Quand'ero giovane la giustizia procedeva austera e, se aveva un difetto, era quello di nascondere in scaffali ben custoditi (e magari in casseforti) gli atti riguardanti i politici. Quando ho raggiunto la maturità, cosa che allora avveniva prima dei trent'anni, comparvero i pretori d'assalto, che sparavano sequestri su tutto il territorio nazionale (dalle monete da centomila, ai vasetti di carne "plasmon" per neonati). Fu varato il processo del lavoro, che in poche settimane distribuiva sonore sberle ai datori di lavoro. Seguì un periodo di calma, prima che scoppiasse tangentopoli: un intero mondo politico spazzato via in pochi anni da un incontrollabile tsunami. Bastava? No e si cominciò a volgere acute attenzioni agli stessi giudici. Facile anche questo. E, in vista del traguardo pensionistico, ho assistito ad una ripresa a tutto campo: contro i politici, i professionisti, gli imprenditori... gli stessi magistrati. Continuava a mancasre, non so perché, una sola categoria di intoccabili: i sindacalisti. E ancora: dai giudici di pace, alla Cassazione, un fiorire di provvedimenti sbalorditivi (per il popolino che non fa testo), ma in tempi sempre più lunghi: sembra che una causa (di eredità, nulla di che) sia in corso da 45 anni.E sono arrivato ad apprendere che un giudice ha scritto, in un provvedimento formale (non in una lettera ad un amico), di aver dovuto decidere contro la proprio coscienza per colpa di una sentenza della Corte Costituzionale.
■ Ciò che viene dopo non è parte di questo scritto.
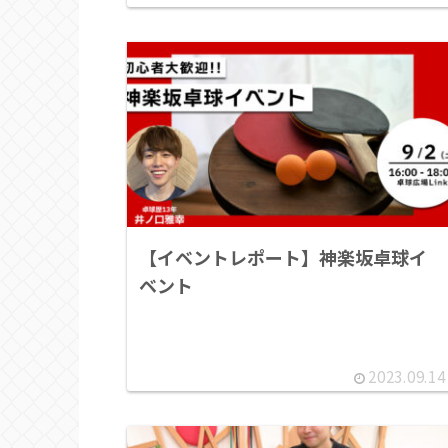
【イベントレポート】神楽坂卓球イ
ベント
2023.09.14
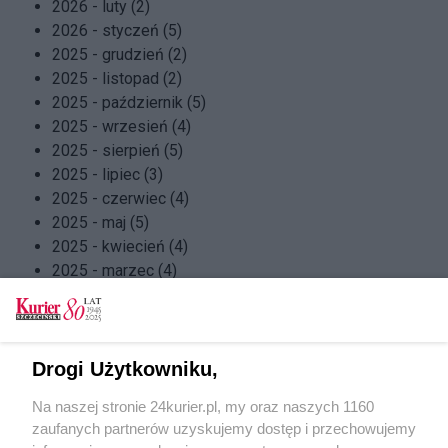
2026 - luty (2)
2026 - styczeń (5)
2025 - grudzień (2)
2025 - listopad (2)
2025 - październik (5)
2025 - wrzesień (4)
2025 - sierpień (5)
2025 - lipiec (3)
2025 - czerwiec (4)
2025 - maj (5)
2025 - kwiecień (4)
2025 - marzec (4)
2025 - luty (4)
2025 - styczeń (5)
2024 - grudzień (4)
2024 - listopad (4)
Drogi Użytkowniku,
2024 - październik (5)
Na naszej stronie 24kurier.pl, my oraz naszych 1160
2024 - wrzesień (4)
zaufanych partnerów uzyskujemy dostęp i przechowujemy
2024 - sierpień (5)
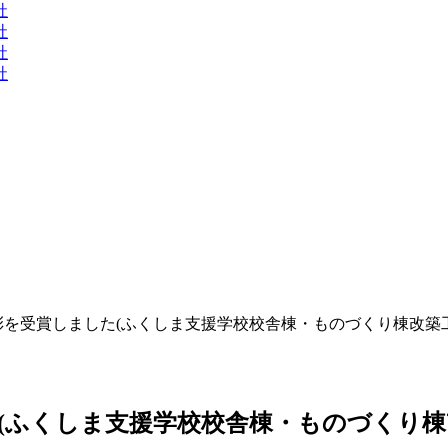
社
社
社
社
を受賞しました(ふくしま支援学校校舎棟・ものづくり棟改築工事
ふくしま支援学校校舎棟・ものづくり棟改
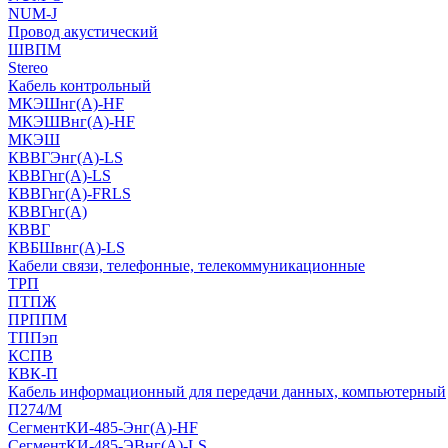
NUM-J
Провод акустический
ШВПМ
Stereo
Кабель контрольный
МКЭШнг(A)-HF
МКЭШВнг(А)-HF
МКЭШ
КВВГЭнг(А)-LS
КВВГнг(А)-LS
КВВГнг(А)-FRLS
КВВГнг(А)
КВВГ
КВБШвнг(А)-LS
Кабели связи, телефонные, телекоммуникационные
ТРП
ПТПЖ
ПРППМ
ТППэп
КСПВ
КВК-П
Кабель информационный для передачи данных, компьютерный
П274/М
СегментКИ-485-Энг(А)-HF
СегментКИ-485-ЭВнг(А)-LS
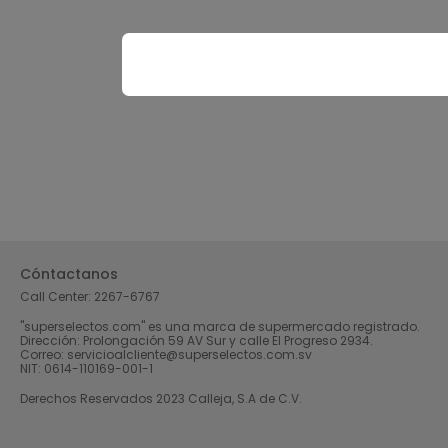
Cóntactanos
Call Center:
2267-6767
"superselectos.com" es una marca de supermercado registrado.
Dirección: Prolongación 59 AV Sur y calle El Progreso 2934.
Correo: servicioalcliente@superselectos.com.sv
NIT: 0614-110169-001-1
Derechos Reservados 2023 Calleja, S.A de C.V.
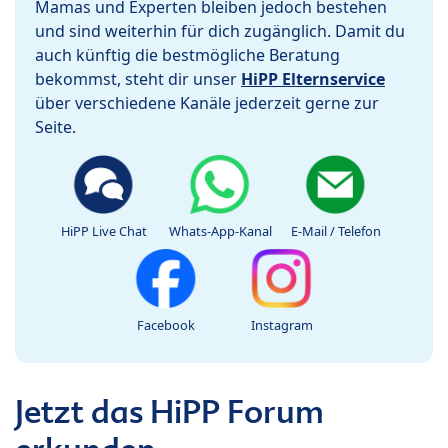
Mamas und Experten bleiben jedoch bestehen
und sind weiterhin für dich zugänglich. Damit du
auch künftig die bestmögliche Beratung
bekommst, steht dir unser
HiPP Elternservice
über verschiedene Kanäle jederzeit gerne zur
Seite.
HiPP Live Chat
Whats-App-Kanal
E-Mail / Telefon
Facebook
Instagram
Jetzt das HiPP Forum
E questo in un mondo in cui tanti suoi colleghi si permettono le più ardite interpretazioni delle leggi dello Stato. La prossima? Apprendere che un giudice ha scritto un provvedimento in contrasto con una decisione della Corte? Magari! Il meglio si raggiungerebbe con libere interpretazioni delle leggi, basate su moderne ideologie. Magari contribuendo ad ingrossare il tempestoso oceano di leggi con altre espressamente create alla bisogna. E ci sono buoni segnali.